Phonetic Matching is based on the principal that pronunciation depends on the language. So the first step is to determine the language from the spelling of the name. Then the name is converted into a sequence of phonetic tokens using pronunciation rules specific to that particular language. And, finally, names are compared based on their phonetic-token sequence.

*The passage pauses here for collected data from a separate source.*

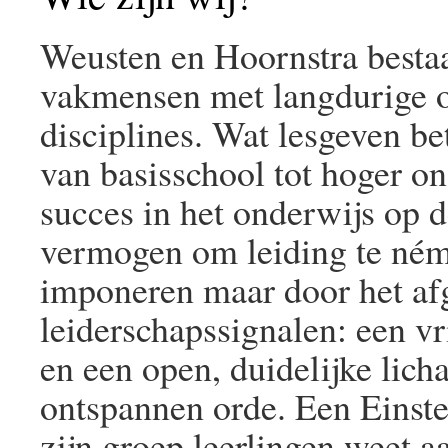
Weusten en Hoornstra bestaa
vakmensen met langdurige o
disciplines. Wat lesgeven be
van basisschool tot hoger on
succes in het onderwijs op d
vermogen om leiding te néme
imponeren maar door het af
leiderschapssignalen: een v
en een open, duidelijke lich
ontspannen orde. Een Einste
zijn groep leerlingen weet a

Soundex is a phonetic algorithm for indexing names by sound, as pronounced in English. The goal is for homophones to be encoded to the same representation so that they can be matched despite minor differences in spelling. The algorithm mainly encodes consonants; a vowel will not be encoded unless it is the first letter. Soundex is the most widely known of all phonetic algorithms (in part because it is a standard feature of popular database software such as DB2, PostgreSQL, MySQL, Ingres,MS SQL Server and Oracle) and is often used (incorrectly) as a synonym for “phonetic algorithm”.

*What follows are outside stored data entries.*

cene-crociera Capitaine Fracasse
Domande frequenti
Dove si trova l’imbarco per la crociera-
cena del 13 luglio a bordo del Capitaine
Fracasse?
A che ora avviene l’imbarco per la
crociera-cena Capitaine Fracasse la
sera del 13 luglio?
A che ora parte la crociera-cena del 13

The Soundex code for a name consists of a letter followed by three numerical digits: the letter is the first letter of the name, and the digits encode the remaining consonants. Consonants at a similar place of articulation share the same digit so, for example, the labial consonants B, F, P, and V are each encoded as the number 1.
The correct value can be found as follows:
- Retain the first letter of the name and drop all other occurrences of a, e, i, o, u, y, h, w.

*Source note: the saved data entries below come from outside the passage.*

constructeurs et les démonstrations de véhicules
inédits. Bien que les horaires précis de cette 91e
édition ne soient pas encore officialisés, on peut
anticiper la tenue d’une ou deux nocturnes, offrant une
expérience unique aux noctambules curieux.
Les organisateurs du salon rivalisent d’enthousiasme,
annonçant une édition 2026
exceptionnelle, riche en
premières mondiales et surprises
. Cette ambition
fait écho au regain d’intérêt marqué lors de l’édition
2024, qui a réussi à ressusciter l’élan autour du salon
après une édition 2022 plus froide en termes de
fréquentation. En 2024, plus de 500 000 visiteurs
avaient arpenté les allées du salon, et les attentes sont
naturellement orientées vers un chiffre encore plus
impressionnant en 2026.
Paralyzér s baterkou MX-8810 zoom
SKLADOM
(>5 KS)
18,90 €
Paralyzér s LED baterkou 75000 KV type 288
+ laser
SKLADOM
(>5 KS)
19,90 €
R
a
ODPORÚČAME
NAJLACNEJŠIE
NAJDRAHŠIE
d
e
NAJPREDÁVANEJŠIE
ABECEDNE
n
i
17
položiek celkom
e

- Replace consonants with digits as follows (after the first letter):
- b, f, p, v → 1
- c, g, j, k, q, s, x, z → 2
- d, t → 3
- l → 4
- m, n → 5
- r → 6
- If two or more letters with the same number are adjacent in the original name (before step 1), only retain the first letter; also two letters with the same number separated by ‘h’ or ‘w’ are coded as a single number, whereas such letters separated by a vowel are coded twice. This rule also applies to the first letter.
- Iterate the previous step until you have one letter and three numbers. If you have too few letters in your word that you can’t assign three numbers, append with zeros until there are three numbers. If you have more than 3 letters, just retain the first 3 numbers.
Using this algorithm, both “Robert” and “Rupert” return the same string “R163” while “Rubin” yields “R150”. “Ashcraft” and “Ashcroft” both yield “A261” and not “A226” (the chars ‘s’ and ‘c’ in the name would receive a single number of 2 and not 22 since an ‘h’ lies in between them). “Tymczak” yields “T522” not “T520” (the chars ‘z’ and ‘k’ in the name are coded as 2 twice since a vowel lies in between them). “Pfister” yields “P236” not “P123” (the first two letters have the same number and are coded once as ‘P’).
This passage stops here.